Saffica descrive le donne, e le persone vicine alla condizione di donna, attratte dalle donne. Comprende lesbiche, donne bisessuali e pansessuali, e molte persone non binarie il cui rapporto con la femminilità è reale senza essere semplice.
Viene da Saffo, poetessa dell'isola di Lesbo nel VII secolo a.C., i cui frammenti superstiti si rivolgono soprattutto a donne. Lesbica viene dallo stesso luogo per un'altra strada.

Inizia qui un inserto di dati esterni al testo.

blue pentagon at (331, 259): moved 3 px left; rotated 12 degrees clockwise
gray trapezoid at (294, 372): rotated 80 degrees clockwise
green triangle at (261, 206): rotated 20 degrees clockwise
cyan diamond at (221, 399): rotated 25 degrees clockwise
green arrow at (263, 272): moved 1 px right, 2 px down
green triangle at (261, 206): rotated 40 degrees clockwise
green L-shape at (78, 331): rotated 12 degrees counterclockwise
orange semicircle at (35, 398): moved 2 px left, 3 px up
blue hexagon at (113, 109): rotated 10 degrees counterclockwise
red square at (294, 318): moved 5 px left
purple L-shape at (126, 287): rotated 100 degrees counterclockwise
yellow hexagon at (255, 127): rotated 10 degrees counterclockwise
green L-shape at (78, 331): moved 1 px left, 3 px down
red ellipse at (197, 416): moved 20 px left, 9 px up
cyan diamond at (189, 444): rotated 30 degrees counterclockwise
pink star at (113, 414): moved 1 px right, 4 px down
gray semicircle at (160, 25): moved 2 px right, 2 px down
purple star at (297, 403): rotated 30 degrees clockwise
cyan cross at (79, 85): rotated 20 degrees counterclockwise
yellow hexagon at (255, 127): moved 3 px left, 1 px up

La sua utilità sta nell'essere una parola ampia dove la parola ampia mancava. Lesbica è precisa, e alcune persone che descriverebbe non la vogliono, perché sono bisessuali o perché il proprio genere non sta abbastanza fermo. Saffica tiene tutto questo senza chiedere a nessuno di risolvere prima qualcosa.
Le donne trans sono saffiche esattamente alle stesse condizioni di chiunque altro, e lo sono anche le persone non binarie che vengono collocate dentro o fuori dalla femminilità a seconda del giorno. Non è un'aggiunta recente alla parola: è una delle ragioni per cui vi si è fatto ricorso.
Il suo corrispettivo è achilleo, per uomini e persone vicine alla mascolinità attratti da uomini.